All Courts |
Federal Courts |
US Federal District Court Cases |
District Court of Appeal of Florida |
2003-12 |
-
867 So. 2d 409 (2003) Blekley COICOU, Appellant,
v.
The STATE of Florida, Appellee.No. 3D03-271. District Court of Appeal of Florida, Third District.
December 10, 2003. Rehearing and Certification Denied March 10, 2004. *410 Bennett H. Brummer, Public Defender, and Harvey J. Sepler, Assistant Public Defender, for appellant.
Charles J. Crist, Attorney General, and Marni A. Bryson, Assistant Attorney General, for appellee.
Before COPE, GERSTEN, and RAMIREZ, JJ.
RAMIREZ, J.
Blekley Coicou appeals the lower court's Final Judgment Adjudicating Guilt and Order Imposing Sentence. We reverse the conviction and sentence because the prosecution used the same act, the shooting of the victim, to prove both the attempted felony murder and the underlying robbery offense, but we remand with instructions to enter a judgment of conviction for attempted second-degree murder.
The State charged Coicou with a violation of section 782.051(1), Florida Statutes, attempted first-degree felony murder by attempting to commit a robbery against the victim, Christopher Artis, and as a separate act not an essential element of the robbery, shooting Artis in the chest.[1] The robbery and shooting occurred during a drug transaction between Coicou, the drug seller, and Artis, the drug buyer.
The testimony at trial revealed that on April 6, 2002, through a man named Drexie James, Artis arranged to meet with Coicou and his friend, Lulu, to buy cocaine. They drove in Artis' red Pontiac to Lulu's house where they met with Coicou and Lulu in Coicou's Lexus.
The deal was made, and Coicou left. Some time later, Coicou and Artis met again in front of Lulu's house. Artis was in his Pontiac with Drexie James. Artis removed a paper bag full of money from the trunk of his car and walked over to Coicou's car to get inside. Artis consensually handed Coicou the money, both men counted the money together, and Coicou put the money in his pocket. Artis testified that Coicou then showed him the bag of cocaine. When Artis stated he wanted to test the drugs, Coicou pulled out a gun and shot Artis in the chest, at the same time ordering him out of the Lexus. Coicou then left the scene with the $4,000.
After the state rested, the defense moved for a judgment of acquittal, arguing that there was no robbery because Artis consensually gave the money to Coicou. The trial court denied the motion. The defense presented its case, after which it again moved for judgment of acquittal, contending there was no proof of the underlying felony, the robbery, and that the *411 essential elements of attempted felony murder were not proven. The trial court again denied the motion.
The trial court instructed the jury on attempted felony murder, pursuant to section 782.051, Florida Statutes, and that the shooting constituted a separate intentional act that was not an element of the charged robbery. The trial court also instructed the jury on attempted second-degree murder, attempted manslaughter, attempted homicide, and attempted voluntary manslaughter. There were no objections to these instructions.

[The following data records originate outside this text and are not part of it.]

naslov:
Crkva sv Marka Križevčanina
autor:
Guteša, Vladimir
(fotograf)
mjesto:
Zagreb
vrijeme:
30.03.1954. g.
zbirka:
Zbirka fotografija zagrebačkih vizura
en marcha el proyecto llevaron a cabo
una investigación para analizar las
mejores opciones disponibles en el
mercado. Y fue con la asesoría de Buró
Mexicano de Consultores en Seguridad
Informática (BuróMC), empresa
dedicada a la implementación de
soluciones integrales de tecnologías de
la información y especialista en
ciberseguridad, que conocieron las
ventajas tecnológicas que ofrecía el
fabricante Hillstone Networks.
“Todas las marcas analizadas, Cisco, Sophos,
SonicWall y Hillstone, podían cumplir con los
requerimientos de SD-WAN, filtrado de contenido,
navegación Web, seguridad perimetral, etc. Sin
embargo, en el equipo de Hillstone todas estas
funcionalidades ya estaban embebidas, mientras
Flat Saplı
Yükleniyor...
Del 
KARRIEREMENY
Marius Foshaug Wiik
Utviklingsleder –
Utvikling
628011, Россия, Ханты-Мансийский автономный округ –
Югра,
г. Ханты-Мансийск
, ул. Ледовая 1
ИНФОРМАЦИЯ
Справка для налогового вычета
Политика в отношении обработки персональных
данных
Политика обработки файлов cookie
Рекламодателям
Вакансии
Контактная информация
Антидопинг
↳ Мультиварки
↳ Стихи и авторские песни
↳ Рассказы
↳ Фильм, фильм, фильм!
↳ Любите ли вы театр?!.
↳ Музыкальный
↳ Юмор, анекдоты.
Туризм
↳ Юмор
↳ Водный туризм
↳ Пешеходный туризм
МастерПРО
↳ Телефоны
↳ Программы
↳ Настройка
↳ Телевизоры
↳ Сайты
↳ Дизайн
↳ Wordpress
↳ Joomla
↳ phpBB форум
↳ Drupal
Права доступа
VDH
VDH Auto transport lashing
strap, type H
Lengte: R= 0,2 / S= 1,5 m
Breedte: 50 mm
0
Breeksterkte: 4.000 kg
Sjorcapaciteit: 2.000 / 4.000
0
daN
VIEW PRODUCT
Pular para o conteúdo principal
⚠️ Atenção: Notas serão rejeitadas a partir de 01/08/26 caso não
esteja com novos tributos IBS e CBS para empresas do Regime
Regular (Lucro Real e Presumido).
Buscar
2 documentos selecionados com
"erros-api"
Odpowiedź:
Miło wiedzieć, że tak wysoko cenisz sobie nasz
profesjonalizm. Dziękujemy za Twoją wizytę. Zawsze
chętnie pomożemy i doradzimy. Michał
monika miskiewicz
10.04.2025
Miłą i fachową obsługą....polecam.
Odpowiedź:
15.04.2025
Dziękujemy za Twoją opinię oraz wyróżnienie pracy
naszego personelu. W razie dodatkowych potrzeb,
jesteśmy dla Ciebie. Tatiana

The jury convicted Coicou of attempted felony murder with a firearm, specifically finding that Coicou used a firearm and that he committed a robbery. The trial court denied the defense motion for a new trial. Coicou was convicted and sentenced as a habitual felony offender to life imprisonment.

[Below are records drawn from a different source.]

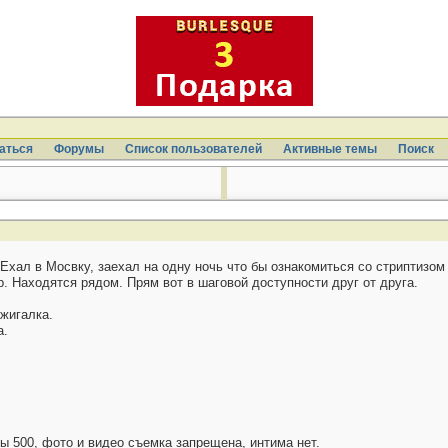
аться
Форумы
Список пользователей
Активные темы
Поиcк
Ехал в Мосвку, заехал на одну ночь что бы ознакомиться со стриптизом 
р. Находятся рядом. Прям вот в шаговой доступности друг от друга.
жигалка.
а.
ны 500, фото и видео съемка запрещена, интима нет.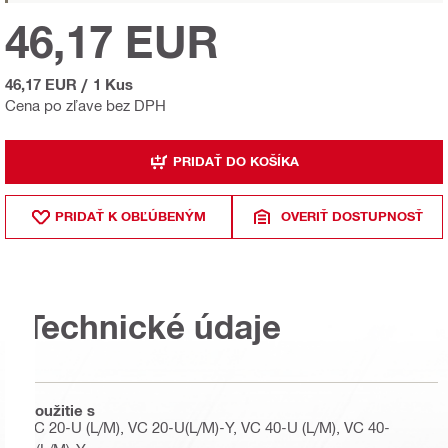
46,17 EUR
46,17 EUR
/
1 Kus
Cena po zľave bez DPH
PRIDAŤ DO KOŠÍKA
PRIDAŤ K OBĽÚBENÝM
OVERIŤ DOSTUPNOSŤ
Technické údaje
Použitie s
VC 20-U (L/M), VC 20-U(L/M)-Y, VC 40-U (L/M), VC 40-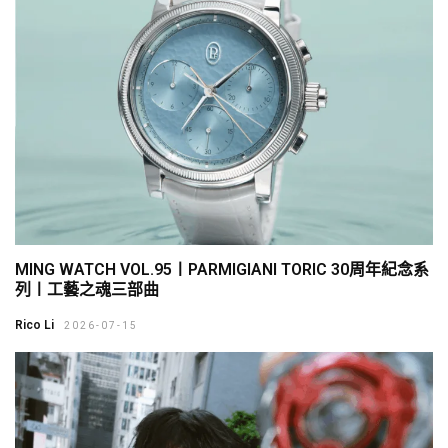
MING WATCH VOL.95〡PARMIGIANI TORIC 30周年紀念系
列〡工藝之魂三部曲
Rico Li
2026-07-15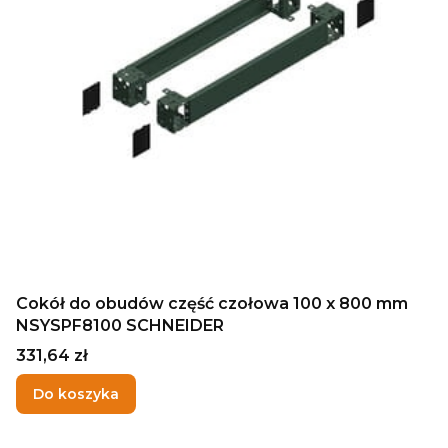
Cokół do obudów część czołowa 100 x 800 mm
NSYSPF8100 SCHNEIDER
Cena
331,64 zł
Do koszyka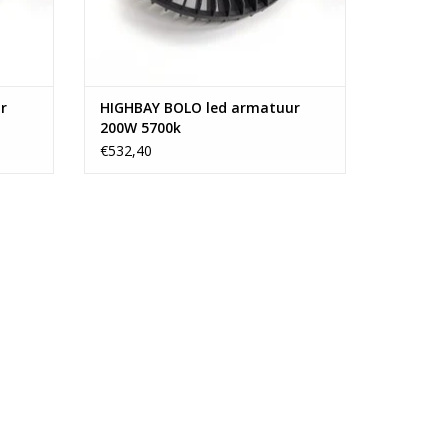
Geen fitting
1 x 80W
IP 65
r
HIGHBAY BOLO led armatuur
A++
200W 5700k
90°
€532,40
1
Ja
Ronde lichtgrijze magazijn ledlamp 80W
230V inclusief driver
Schakelaar
85
3 jaar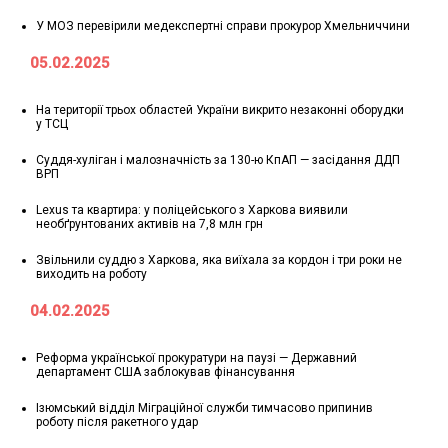
У МОЗ перевірили медекспертні справи прокурор Хмельниччини
05.02.2025
На території трьох областей України викрито незаконні оборудки
у ТСЦ
Суддя-хуліган і малозначність за 130-ю КпАП — засідання ДДП
ВРП
Lexus та квартира: у поліцейського з Харкова виявили
необґрунтованих активів на 7,8 млн грн
Звільнили суддю з Харкова, яка виїхала за кордон і три роки не
виходить на роботу
04.02.2025
Реформа української прокуратури на паузі — Державний
департамент США заблокував фінансування
Ізюмський відділ Міграційної служби тимчасово припинив
роботу після ракетного удар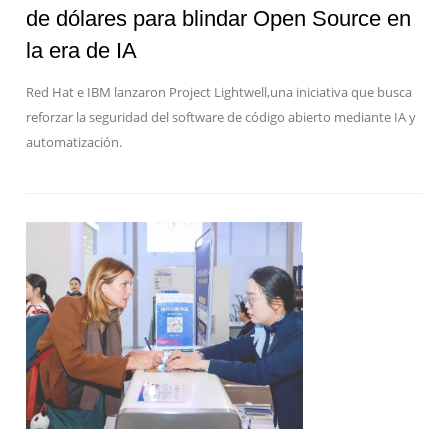
de dólares para blindar Open Source en
la era de IA
Red Hat e IBM lanzaron Project Lightwell,una iniciativa que busca
reforzar la seguridad del software de código abierto mediante IA y
automatización.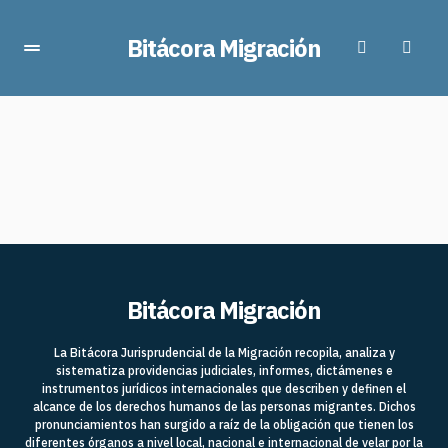
Bitácora Migración
Bitácora Migración
La Bitácora Jurisprudencial de la Migración recopila, analiza y
sistematiza providencias judiciales, informes, dictámenes e
instrumentos jurídicos internacionales que describen y definen el
alcance de los derechos humanos de las personas migrantes. Dichos
pronunciamientos han surgido a raíz de la obligación que tienen los
diferentes órganos a nivel local, nacional e internacional de velar por la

On appeal, Coicou contends that the trial court fundamentally erred by convicting him of attempted felony murder because the State used the same act, the shooting of the victim, to prove both the attempted felony murder and the underlying robbery offense. He argues that in order to constitute a robbery offense, the taking must be established by force, violence, or putting in fear, according to the statute. He contends that the same act which makes the offense here an armed robbery, shooting Artis, was also the act relied on by the State to prove the attempted first-degree felony murder. He argues that Florida law prohibits convicting a person of attempted felony murder using proof of an element essential to the underlying felony.
The State contends that the issue was not preserved for review. We disagree. The record reflects that Coicou adequately preserved the issue for review when he made both of his motions for acquittal, one after the state rested and the other after the defense rested. Coicou brought to the attention of the trial court his contention that the State had not proven the essential elements of the charged crime (attempted first-degree felony murder) and the underlying felony allegation (robbery).
Furthermore, we agree with Coicou that the State did not prove the crime of attempted felony murder. The State charged Coicou with attempted first-degree felony murder under section 782.051(1), Florida Statutes, with robbery being the underlying offense. Section 782.051(1) states in relevant part:
(1) Any person who perpetrates or attempts to perpetrate any felony enumerated in s. 782.04(3) and who commits, aids, or abets an intentional act that is not an essential element of the felony and that could, but does not, cause the death of another commits a felony of the first degree, punishable by imprisonment for a term of years not exceeding life, or as provided in s. 775.082, s. 775.083, or s. 775.084, which is an offense ranked in level 9 of the Criminal Punishment Code. Victim injury points shall be scored under this subsection.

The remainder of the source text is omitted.